## PROBLEM TO SOLVE
From the line with "Online solliciteren" to the line with "ł kontrole sektorowe", retype every line exactly, including those two, and leave out the rest of the data below.

*** Opening SOURCE DATA ***

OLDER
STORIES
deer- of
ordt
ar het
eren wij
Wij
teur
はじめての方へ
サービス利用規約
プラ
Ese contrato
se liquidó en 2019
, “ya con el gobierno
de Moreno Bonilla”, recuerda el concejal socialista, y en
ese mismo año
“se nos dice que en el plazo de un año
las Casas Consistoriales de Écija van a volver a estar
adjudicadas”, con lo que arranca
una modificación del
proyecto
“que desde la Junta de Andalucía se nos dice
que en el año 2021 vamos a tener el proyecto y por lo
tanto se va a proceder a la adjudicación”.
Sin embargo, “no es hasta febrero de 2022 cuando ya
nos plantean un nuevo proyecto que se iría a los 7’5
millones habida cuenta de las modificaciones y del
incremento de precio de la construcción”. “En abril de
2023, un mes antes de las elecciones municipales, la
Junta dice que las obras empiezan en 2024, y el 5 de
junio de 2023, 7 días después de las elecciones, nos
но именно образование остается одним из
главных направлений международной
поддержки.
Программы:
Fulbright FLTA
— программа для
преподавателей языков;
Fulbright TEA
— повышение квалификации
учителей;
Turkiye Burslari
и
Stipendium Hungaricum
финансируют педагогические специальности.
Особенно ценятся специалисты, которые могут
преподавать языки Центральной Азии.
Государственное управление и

*** Closing SOURCE DATA ***
*** Opening SOURCE DATA ***

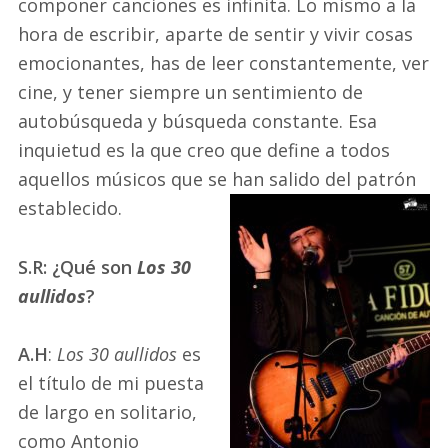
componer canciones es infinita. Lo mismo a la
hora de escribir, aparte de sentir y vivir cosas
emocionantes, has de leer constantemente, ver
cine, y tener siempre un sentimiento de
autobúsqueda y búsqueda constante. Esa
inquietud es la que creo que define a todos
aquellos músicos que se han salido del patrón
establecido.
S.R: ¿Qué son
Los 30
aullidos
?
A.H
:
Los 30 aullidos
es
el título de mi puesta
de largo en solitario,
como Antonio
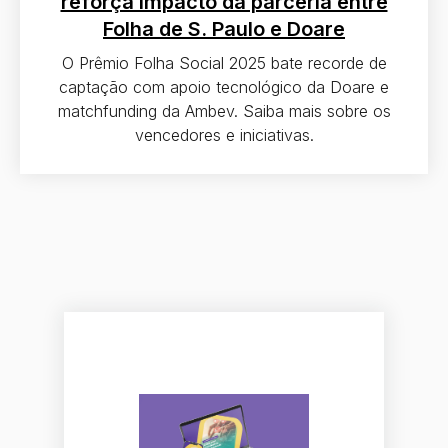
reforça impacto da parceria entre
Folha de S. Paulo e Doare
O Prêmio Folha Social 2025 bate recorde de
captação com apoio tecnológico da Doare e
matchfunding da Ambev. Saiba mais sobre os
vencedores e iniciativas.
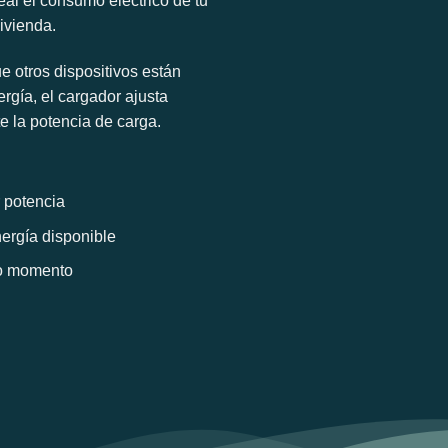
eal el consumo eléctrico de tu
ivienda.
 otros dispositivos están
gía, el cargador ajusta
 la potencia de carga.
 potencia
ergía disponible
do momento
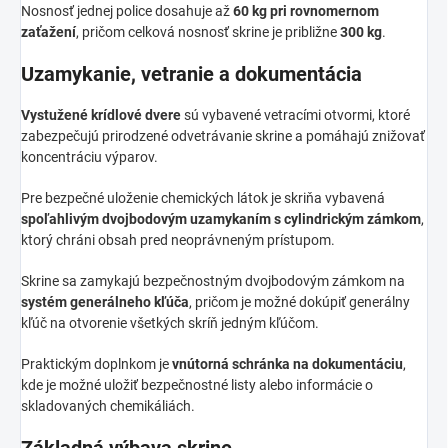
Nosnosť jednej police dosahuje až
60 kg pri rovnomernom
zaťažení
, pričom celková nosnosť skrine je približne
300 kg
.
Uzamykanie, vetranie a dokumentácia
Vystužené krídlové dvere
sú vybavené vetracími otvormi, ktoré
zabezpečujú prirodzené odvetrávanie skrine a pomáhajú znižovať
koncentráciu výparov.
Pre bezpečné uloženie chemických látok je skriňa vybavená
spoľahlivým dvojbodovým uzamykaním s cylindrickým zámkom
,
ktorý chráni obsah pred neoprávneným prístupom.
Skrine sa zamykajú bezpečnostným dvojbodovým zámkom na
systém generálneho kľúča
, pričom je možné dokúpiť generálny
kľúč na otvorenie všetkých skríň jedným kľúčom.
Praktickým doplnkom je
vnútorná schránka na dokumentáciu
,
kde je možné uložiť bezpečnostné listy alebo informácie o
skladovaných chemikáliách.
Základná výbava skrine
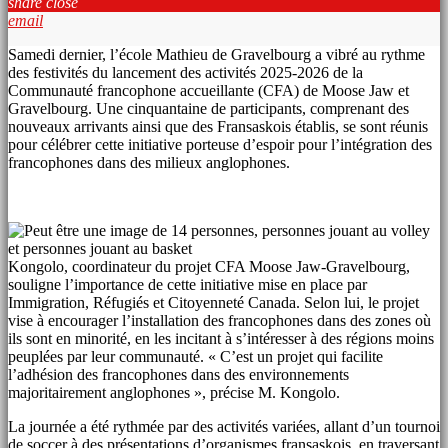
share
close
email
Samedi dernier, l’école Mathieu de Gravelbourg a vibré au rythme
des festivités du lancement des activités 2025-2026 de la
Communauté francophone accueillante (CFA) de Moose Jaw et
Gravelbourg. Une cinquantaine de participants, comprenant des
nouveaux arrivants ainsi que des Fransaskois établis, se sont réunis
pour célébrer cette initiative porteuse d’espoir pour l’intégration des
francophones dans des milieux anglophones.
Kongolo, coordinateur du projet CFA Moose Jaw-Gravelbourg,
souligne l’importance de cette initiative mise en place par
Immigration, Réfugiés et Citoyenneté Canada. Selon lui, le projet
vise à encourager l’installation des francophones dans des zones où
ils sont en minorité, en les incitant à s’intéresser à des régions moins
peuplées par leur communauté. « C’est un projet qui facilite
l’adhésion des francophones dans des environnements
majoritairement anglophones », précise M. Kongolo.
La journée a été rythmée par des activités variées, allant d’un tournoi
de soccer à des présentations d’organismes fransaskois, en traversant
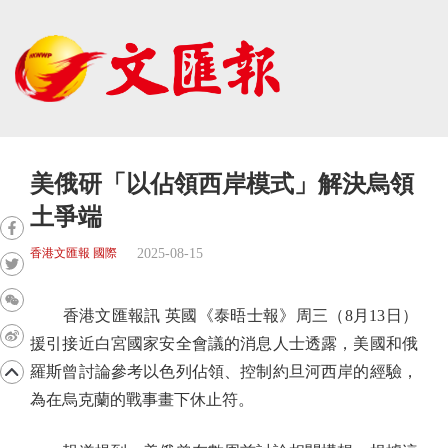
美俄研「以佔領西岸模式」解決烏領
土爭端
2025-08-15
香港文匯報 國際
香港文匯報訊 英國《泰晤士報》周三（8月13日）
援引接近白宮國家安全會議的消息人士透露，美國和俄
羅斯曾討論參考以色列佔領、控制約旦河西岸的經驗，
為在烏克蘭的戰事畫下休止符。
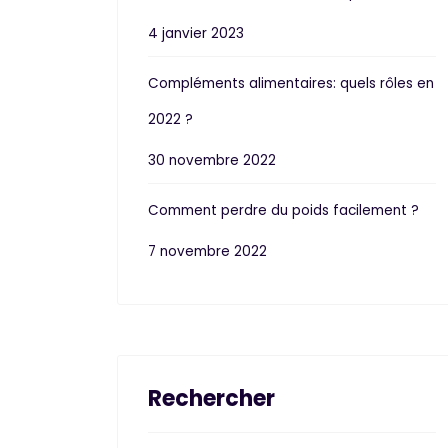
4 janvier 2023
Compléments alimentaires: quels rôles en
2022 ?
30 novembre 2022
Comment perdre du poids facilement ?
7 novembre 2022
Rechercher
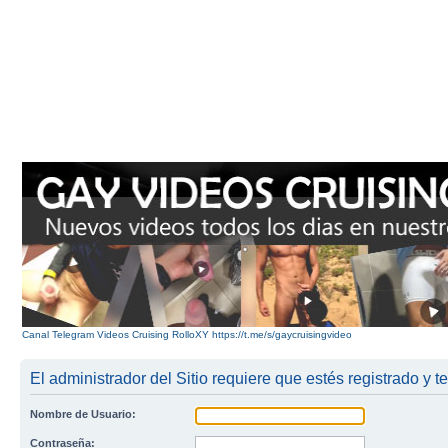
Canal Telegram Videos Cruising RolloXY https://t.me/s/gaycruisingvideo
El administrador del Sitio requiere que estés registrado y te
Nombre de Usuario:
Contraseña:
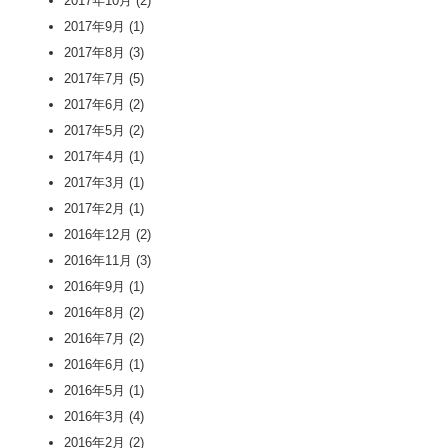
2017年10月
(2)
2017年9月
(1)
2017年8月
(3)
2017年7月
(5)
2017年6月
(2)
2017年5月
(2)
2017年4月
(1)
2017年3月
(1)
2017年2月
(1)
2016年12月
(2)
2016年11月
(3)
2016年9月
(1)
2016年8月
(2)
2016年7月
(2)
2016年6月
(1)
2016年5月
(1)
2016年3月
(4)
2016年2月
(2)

*** Closing SOURCE DATA ***
*** Opening SOURCE DATA ***

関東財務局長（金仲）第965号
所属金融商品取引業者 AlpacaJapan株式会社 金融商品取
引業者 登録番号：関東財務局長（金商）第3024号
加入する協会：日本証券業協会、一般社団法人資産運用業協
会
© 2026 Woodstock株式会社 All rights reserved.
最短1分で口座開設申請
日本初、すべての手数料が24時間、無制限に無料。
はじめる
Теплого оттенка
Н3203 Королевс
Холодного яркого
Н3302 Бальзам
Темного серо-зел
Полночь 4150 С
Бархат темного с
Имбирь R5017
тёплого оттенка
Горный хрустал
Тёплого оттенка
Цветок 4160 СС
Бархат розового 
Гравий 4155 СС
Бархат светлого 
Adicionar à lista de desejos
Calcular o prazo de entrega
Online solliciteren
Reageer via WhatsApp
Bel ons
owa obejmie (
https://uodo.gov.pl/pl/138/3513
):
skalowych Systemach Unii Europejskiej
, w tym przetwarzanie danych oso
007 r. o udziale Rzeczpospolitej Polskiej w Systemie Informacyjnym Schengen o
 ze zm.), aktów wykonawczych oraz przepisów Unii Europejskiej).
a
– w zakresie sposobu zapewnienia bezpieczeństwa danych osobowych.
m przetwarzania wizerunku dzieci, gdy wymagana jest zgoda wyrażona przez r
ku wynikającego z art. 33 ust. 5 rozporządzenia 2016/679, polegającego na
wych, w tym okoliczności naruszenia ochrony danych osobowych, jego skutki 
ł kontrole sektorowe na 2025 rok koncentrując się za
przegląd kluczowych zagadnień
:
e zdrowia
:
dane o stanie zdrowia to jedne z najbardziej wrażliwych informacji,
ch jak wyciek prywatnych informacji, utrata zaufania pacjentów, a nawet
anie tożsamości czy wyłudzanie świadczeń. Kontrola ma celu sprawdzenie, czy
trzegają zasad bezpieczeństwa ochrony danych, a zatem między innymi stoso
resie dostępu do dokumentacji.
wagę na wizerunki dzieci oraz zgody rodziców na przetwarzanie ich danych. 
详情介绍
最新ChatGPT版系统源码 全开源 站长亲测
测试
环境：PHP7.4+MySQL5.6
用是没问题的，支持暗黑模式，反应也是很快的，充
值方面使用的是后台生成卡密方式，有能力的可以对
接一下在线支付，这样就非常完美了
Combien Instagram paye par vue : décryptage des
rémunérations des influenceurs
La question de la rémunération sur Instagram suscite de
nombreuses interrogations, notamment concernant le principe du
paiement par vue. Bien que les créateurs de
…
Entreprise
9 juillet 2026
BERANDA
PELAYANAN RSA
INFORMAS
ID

*** Closing SOURCE DATA ***

## EXPECTED ANSWER
Online solliciteren
Reageer via WhatsApp
Bel ons
owa obejmie (
https://uodo.gov.pl/pl/138/3513
):
skalowych Systemach Unii Europejskiej
, w tym przetwarzanie danych oso
007 r. o udziale Rzeczpospolitej Polskiej w Systemie Informacyjnym Schengen o
 ze zm.), aktów wykonawczych oraz przepisów Unii Europejskiej).
a
– w zakresie sposobu zapewnienia bezpieczeństwa danych osobowych.
m przetwarzania wizerunku dzieci, gdy wymagana jest zgoda wyrażona przez r
ku wynikającego z art. 33 ust. 5 rozporządzenia 2016/679, polegającego na
wych, w tym okoliczności naruszenia ochrony danych osobowych, jego skutki 
ł kontrole sektorowe na 2025 rok koncentrując się za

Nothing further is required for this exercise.